■ **Task brief**
Output each record below exactly as it stands, leaving out the pictures.

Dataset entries
--- START ---
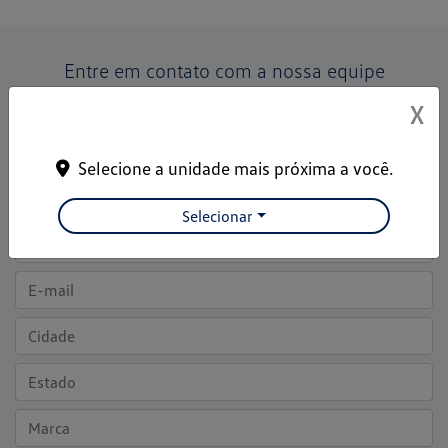
Entre em contato com a nossa equipe
X
Para solicitar mais informações, por favor, preencha o
formulário abaixo que entraremos em contato rapidamente
Selecione a unidade mais próxima a você.
Selecionar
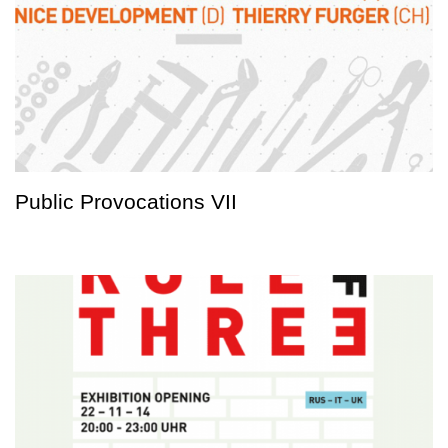
Public Provocations VII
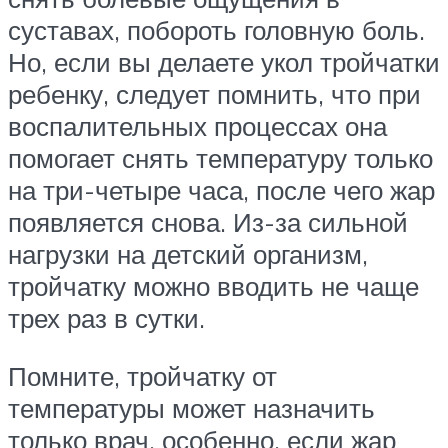
суставах, побороть головную боль.
Но, если вы делаете укол тройчатки
ребенку, следует помнить, что при
воспалительных процессах она
помогает снять температуру только
на три-четыре часа, после чего жар
появляется снова. Из-за сильной
нагрузки на детский организм,
тройчатку можно вводить не чаще
трех раз в сутки.
Помните, тройчатку от
температуры может назначить
только врач, особенно, если жар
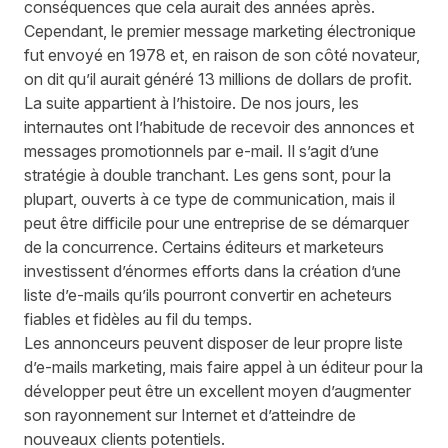
conséquences que cela aurait des années après.
Cependant, le premier message marketing électronique
fut envoyé en 1978 et, en raison de son côté novateur,
on dit qu’il aurait généré 13 millions de dollars de profit.
La suite appartient à l’histoire. De nos jours, les
internautes ont l’habitude de recevoir des annonces et
messages promotionnels par e-mail. Il s’agit d’une
stratégie à double tranchant. Les gens sont, pour la
plupart, ouverts à ce type de communication, mais il
peut être difficile pour une entreprise de se démarquer
de la concurrence. Certains éditeurs et marketeurs
investissent d’énormes efforts dans la création d’une
liste d’e-mails qu’ils pourront convertir en acheteurs
fiables et fidèles au fil du temps.
Les annonceurs peuvent disposer de leur propre liste
d’e-mails marketing, mais faire appel à un éditeur pour la
développer peut être un excellent moyen d’augmenter
son rayonnement sur Internet et d’atteindre de
nouveaux clients potentiels.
--- END ---
■ **Answer area**
Entre em contato com a nossa equipe
X
Para solicitar mais informações, por favor, preencha o
formulário abaixo que entraremos em contato rapidamente
Selecione a unidade mais próxima a você.
Selecionar
Public Provocations VII
суставах, побороть головную боль.
Но, если вы делаете укол тройчатки
ребенку, следует помнить, что при
воспалительных процессах она
помогает снять температуру только
на три-четыре часа, после чего жар
появляется снова. Из-за сильной
нагрузки на детский организм,
тройчатку можно вводить не чаще
трех раз в сутки.
Помните, тройчатку от
температуры может назначить
только врач, особенно, если жар
conséquences que cela aurait des années après.
Cependant, le premier message marketing électronique
fut envoyé en 1978 et, en raison de son côté novateur,
on dit qu’il aurait généré 13 millions de dollars de profit.
La suite appartient à l’histoire. De nos jours, les
internautes ont l’habitude de recevoir des annonces et
messages promotionnels par e-mail. Il s’agit d’une
stratégie à double tranchant. Les gens sont, pour la
plupart, ouverts à ce type de communication, mais il
peut être difficile pour une entreprise de se démarquer
de la concurrence. Certains éditeurs et marketeurs
investissent d’énormes efforts dans la création d’une
liste d’e-mails qu’ils pourront convertir en acheteurs
fiables et fidèles au fil du temps.
Les annonceurs peuvent disposer de leur propre liste
d’e-mails marketing, mais faire appel à un éditeur pour la
développer peut être un excellent moyen d’augmenter
son rayonnement sur Internet et d’atteindre de
nouveaux clients potentiels.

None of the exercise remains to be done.